In the past, I probably would have said, well, it is not rational or strictly logically justified, but particularly at the UN, many things are simply the result of historical contingency and not worth doing battle merely for the sake of symbolic consistency.  Today, however, one striking aspect of the international system is that states are increasingly reflecting a world in which religion, and particularly Islam, is resurgent.  Resurgent in a particular way – viz., as an identity that is taken by many people as beyond rational discussion as to the content of belief, akin to immutable identity characteristics such as race.  The number of explicitly religiously founded states – the Islamic Republics of X or Y – is rapidly gaining in numbers and in legitimacy as a concept.  Secularism is less a feature of international law and diplomacy than it was, and it is largely in retreat.  So in that sense, the Vatican as sovereign state is a form of back to the future.

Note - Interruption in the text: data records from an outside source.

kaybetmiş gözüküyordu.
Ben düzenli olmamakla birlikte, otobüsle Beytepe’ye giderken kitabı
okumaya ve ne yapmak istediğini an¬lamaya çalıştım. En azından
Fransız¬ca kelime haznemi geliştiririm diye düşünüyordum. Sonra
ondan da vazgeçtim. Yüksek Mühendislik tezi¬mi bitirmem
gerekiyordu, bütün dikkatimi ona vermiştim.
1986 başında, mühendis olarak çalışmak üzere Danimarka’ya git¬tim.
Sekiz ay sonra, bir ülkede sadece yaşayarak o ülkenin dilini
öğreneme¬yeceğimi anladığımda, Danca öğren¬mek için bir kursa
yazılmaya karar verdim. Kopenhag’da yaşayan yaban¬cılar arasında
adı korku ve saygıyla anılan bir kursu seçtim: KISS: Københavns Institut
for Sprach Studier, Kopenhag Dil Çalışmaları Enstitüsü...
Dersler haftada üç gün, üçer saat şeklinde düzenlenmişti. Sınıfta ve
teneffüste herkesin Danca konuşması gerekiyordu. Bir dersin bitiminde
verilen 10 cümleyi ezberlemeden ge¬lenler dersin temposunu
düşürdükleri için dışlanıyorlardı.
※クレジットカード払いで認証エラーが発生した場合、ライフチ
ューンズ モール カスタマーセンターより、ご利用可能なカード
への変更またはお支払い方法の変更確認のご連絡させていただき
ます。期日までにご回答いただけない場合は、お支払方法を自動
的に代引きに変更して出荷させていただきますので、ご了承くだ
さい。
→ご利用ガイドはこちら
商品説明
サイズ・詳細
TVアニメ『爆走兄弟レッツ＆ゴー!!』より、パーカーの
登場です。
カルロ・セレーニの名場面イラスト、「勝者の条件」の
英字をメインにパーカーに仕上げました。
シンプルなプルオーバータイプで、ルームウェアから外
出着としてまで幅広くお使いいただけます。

I am far from happy about this, because I think it erodes the underlying legitimacy of liberalism.  Liberalism is not necessarily an insistence on affirmative secularism (in, say, the French meaning), but it is about the functional (at least) separation of church and state, the private and the public, as the conditions for religious toleration.  That is rather than the apparently preferred alternative in today’s increasingly religiously-defined international community – “multicultural internationalism” gradually taking over from “liberal internationalism,” and global “communalism.”  Global communalism takes as its aim the (presumably peaceful) coexistence of global religious communities, where religion is taken as the primary identity of individual as well as state.  It thus contrasts with liberalism’s insistence that in the public sphere, at least, religion is not the identity that publicly matters as far as the state is concerned – however important privately to individuals, it is not the identity with which the state is concerned.  That is precisely the sense that is eroding, in my experience, in the so-called international community.